Butorphanol is a κ-opioid receptor agonist, μ-opioid receptor antagonist drug used routinely in avian medicine for pain management. On the basis of a limited number of studies of psittacine birds, butorphanol appears to be the most effective opioid analgesic for members of the family Psittacidae; however, a very short period of antinociception (2 to 3 hours in Amazon parrots [Amazona spp]) limits its clinical use.1,2 Moreover, butorphanol has poor oral bioavailability and thus is usually administered parenterally (SC, IM, or IV as a continuous rate infusion).1 Repeated handling is stressful to birds, multiple injections may induce pain and cause repeated local muscle trauma, and placement of an IV catheter is not practical in all situations. Hence, there is a need for a sustained-release butorphanol formulation for use in psittacine birds.
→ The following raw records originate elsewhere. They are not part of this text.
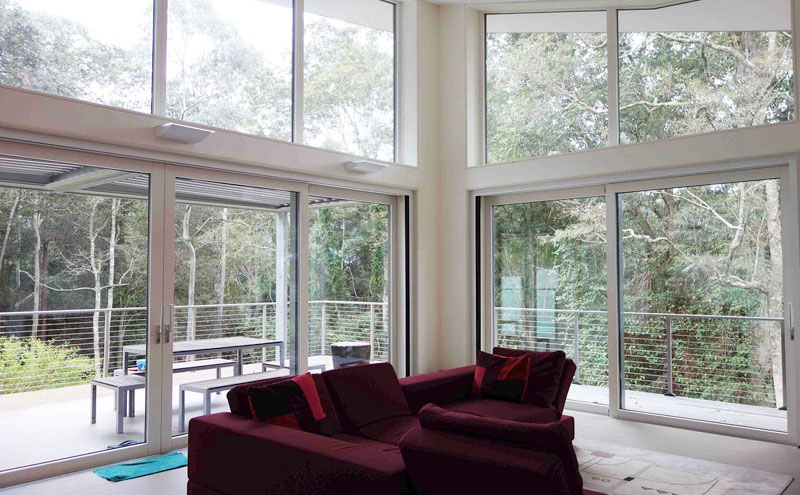 Identify the location of door. (156, 288), (168, 300), (788, 287). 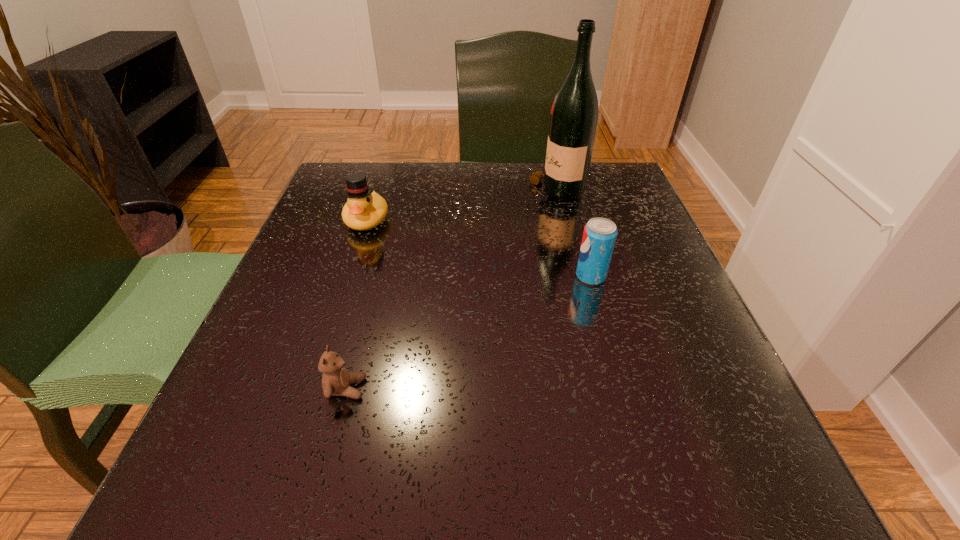 This screenshot has height=540, width=960. In order to click on vacant space located 0.280m on the front-facing side of the shortest object in this screenshot , I will do `click(558, 388)`.

At what (x,y) coordinates should I click in order to perform the action: click on wine bottle positioned at the far edge. Please return your answer as a coordinate pair (x, y). This screenshot has height=540, width=960. Looking at the image, I should click on (574, 115).

The width and height of the screenshot is (960, 540). Identify the location of duck at the far edge. (364, 209).

Find the location of `duck that is positioned at the left edge`. duck that is positioned at the left edge is located at coordinates (364, 209).

Find the location of a particular element. This screenshot has width=960, height=540. teddy bear located at the left edge is located at coordinates (336, 380).

Where is `wine bottle located in the right edge section of the desktop`? This screenshot has height=540, width=960. wine bottle located in the right edge section of the desktop is located at coordinates (574, 115).

Find the location of `soda can present at the right edge`. soda can present at the right edge is located at coordinates (599, 236).

Locate an element on the screen. The height and width of the screenshot is (540, 960). object that is positioned at the far left corner is located at coordinates (364, 209).

Identify the location of object that is at the far right corner. This screenshot has width=960, height=540. (574, 115).

This screenshot has height=540, width=960. Find the location of `vacant space at the far edge of the desktop`. vacant space at the far edge of the desktop is located at coordinates (486, 194). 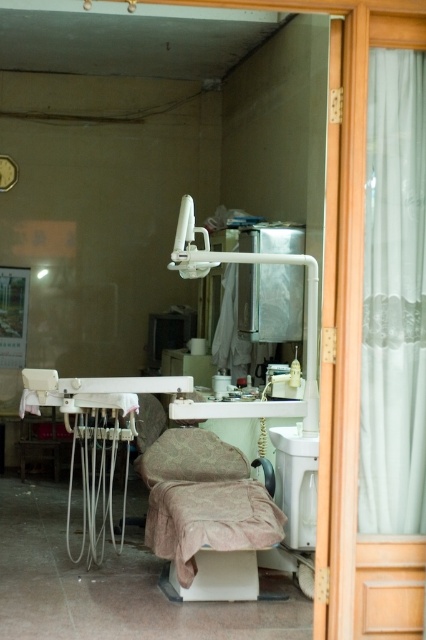 You are standing in the hallway outside the dental clinic room. You want to know where the white sheer curtain at right is located in the room. Can you tell me its position using the coordinate system provided?

The white sheer curtain at right is located at point (394,298) in the room.

You are a patient entering the dental clinic and need to wash your hands before your appointment. The white glossy sink at center is the only sink available. Is the white sheer curtain at right blocking your access to the sink?

The white sheer curtain at right is above the white glossy sink at center, so it does not block access to the sink since it is positioned higher up. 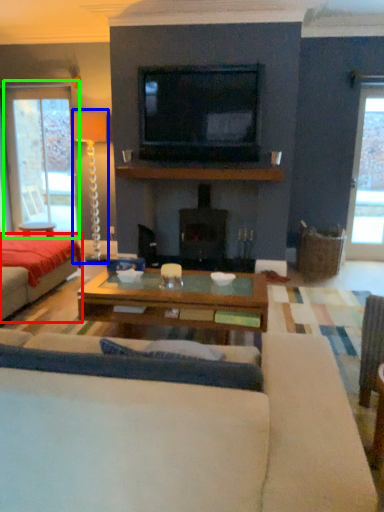 Question: Based on their relative distances, which object is nearer to bed (highlighted by a red box)? Choose from lamp (highlighted by a blue box) and window (highlighted by a green box).

Choices:
 (A) lamp
 (B) window

Answer: (B) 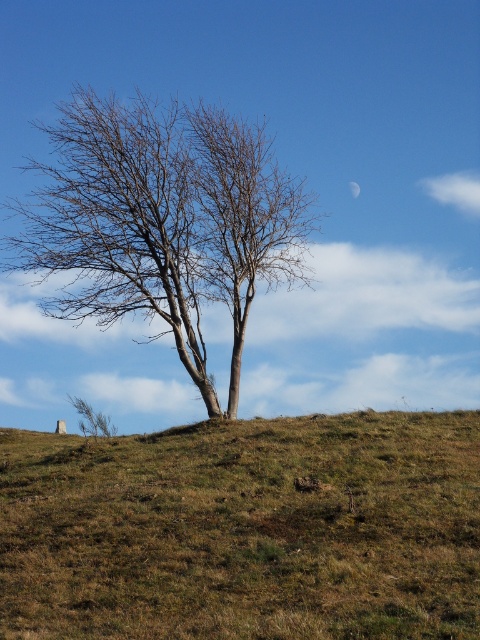 Question: Does brown grassy hillside at center have a smaller size compared to bare wood tree at center?

Choices:
 (A) yes
 (B) no

Answer: (A)

Question: Estimate the real-world distances between objects in this image. Which object is closer to the silver metallic moon at upper center?

Choices:
 (A) bare wood tree at center
 (B) brown grassy hillside at center

Answer: (A)

Question: Does brown grassy hillside at center appear over silver metallic moon at upper center?

Choices:
 (A) no
 (B) yes

Answer: (A)

Question: Which point appears farthest from the camera in this image?

Choices:
 (A) (468, 589)
 (B) (52, 250)

Answer: (B)

Question: Does brown grassy hillside at center appear over silver metallic moon at upper center?

Choices:
 (A) no
 (B) yes

Answer: (A)

Question: Estimate the real-world distances between objects in this image. Which object is farther from the brown grassy hillside at center?

Choices:
 (A) bare wood tree at center
 (B) silver metallic moon at upper center

Answer: (B) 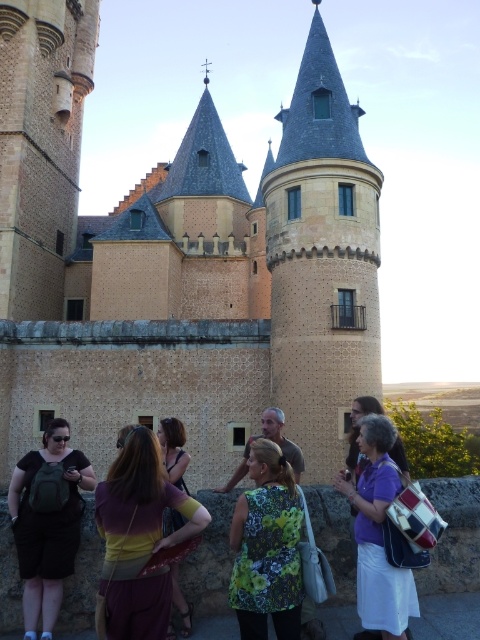 Question: Which object appears farthest from the camera in this image?

Choices:
 (A) purple fabric purse at center
 (B) brown stone castle at center
 (C) floral dress at center
 (D) matte black backpack at lower left

Answer: (B)

Question: Which object appears closest to the camera in this image?

Choices:
 (A) brown stone castle at center
 (B) purple fabric purse at center

Answer: (B)

Question: Which object is positioned farthest from the floral fabric vest at center?

Choices:
 (A) floral print shirt at center
 (B) maroon fabric dress at center
 (C) purple fabric purse at center
 (D) brick stonework tower at center

Answer: (D)

Question: Is the position of floral fabric vest at center less distant than that of purple fabric purse at center?

Choices:
 (A) no
 (B) yes

Answer: (A)

Question: Is maroon fabric dress at center closer to the viewer compared to floral fabric vest at center?

Choices:
 (A) no
 (B) yes

Answer: (B)

Question: Does matte black backpack at lower left have a greater width compared to floral dress at center?

Choices:
 (A) yes
 (B) no

Answer: (B) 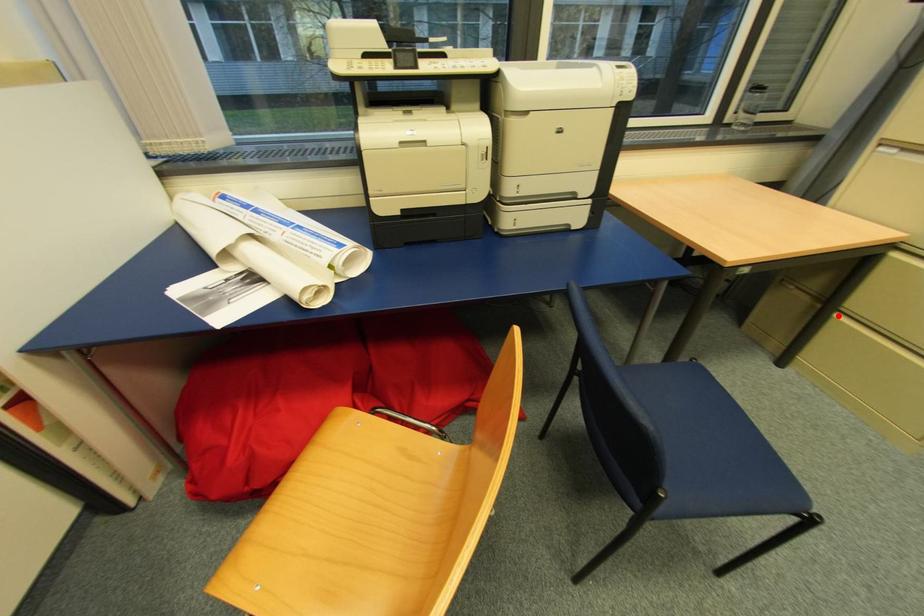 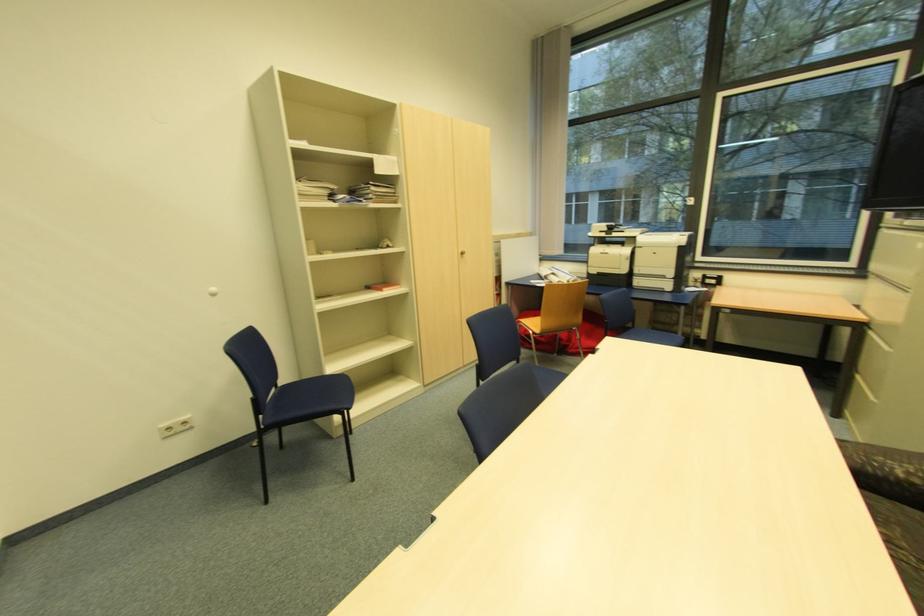 Question: I am providing you with two images of the same scene from different viewpoints. In image1, a red point is highlighted. Considering the same 3D point in image2, which of the following is correct?

Choices:
 (A) It is closer
 (B) It is farther

Answer: (B) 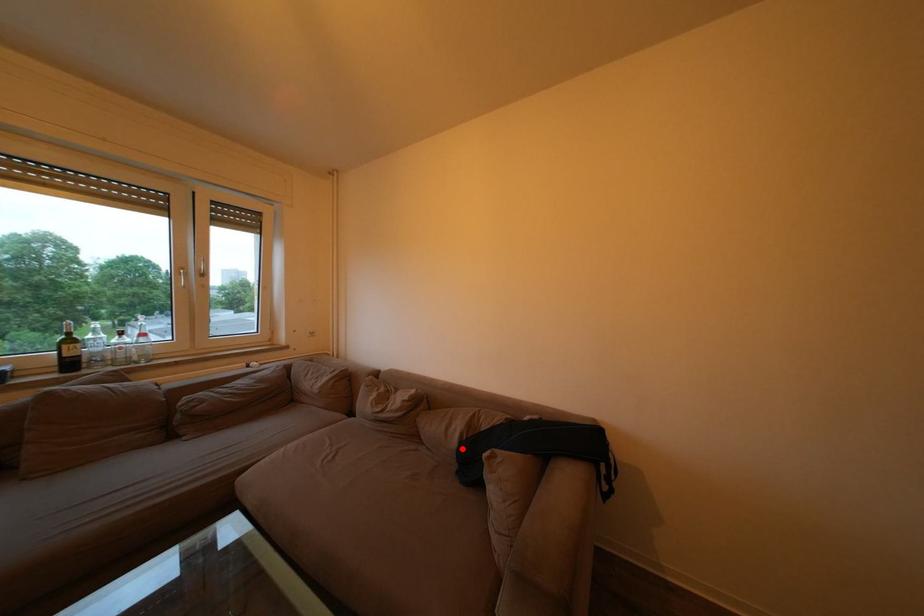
Poloxamer copolymers, also known as poly(ethylene oxide-b-propylene oxide-b-ethylene oxide), are thermosensitive hydrogels.3 This group of copolymers consists of PEO and PPO blocks arranged in a triblock structure (ie, PEO-PPO-PEO), with a chemical formula of HO [CH2-CH2O]x [CH(CH3)-CH2O]y [CH2-CH2O]x OH.4 Gelation of poloxamer copolymers occurs by dehydration of PPO blocks. The PEO blocks remain hydrophilic between 0° and 100°C, whereas water solubility of PPO blocks decreases dramatically as the temperature increases above 15°C.5 Increasing dehydration of PPO blocks results in aggregation of the copolymer molecules into micelles. Above the Tsol-gel, micellar packing occurs and the compound becomes a gel; this phenomenon is perfectly reversible.4 Micellar packing is responsible for the high viscosity, partial rigidity, and slow dissolution of a gel, which make poloxamer copolymers highly effective sustained-release systems for both hydrophilic and hydrophobic drugs.4
Poloxamer 407 is composed of approximately 70% PEO and 30% PPO. The Tsol-gel of P407 ranges from 15° to 35°C and is influenced by a number of factors. The Tsol-gel increases as P407 concentration decreases.4,5 Moreover, Tsol-gel of P407 can be influenced by the addition of drugs or other chemical agents. For example, sodium chloride, dimethyl sulfoxide, and vitamin B12 have been found to decrease Tsol-gel, whereas diclofenac, ethanol, and hydrochloric acid increase it.6 Other drugs, including morphine and lidocaine, apparently have no effect on Tsol-gel.4
Poloxamer 407 is frequently used as a sustained drug delivery system for medicinal agents because it has low toxicity, high solubility, and good drugrelease capacity. It has been incorporated in a variety of formulations (oral, ophthalmologic, injectable, rectal, topical, and nasal) for use in humans7–26 and has been used for sustained-release drugs in numerous other species including rats,7–14,19 cattle,15–17 dogs,18–22 and rabbits.23–26 To the authors’ knowledge, only 1 study27 has been conducted with birds. In that study,27 pharmacokinetics of P407-doxycycline administered IM to broiler chickens was compared with that of orally administered doxycycline (0.5% aqueous solution of doxycycline hyclate).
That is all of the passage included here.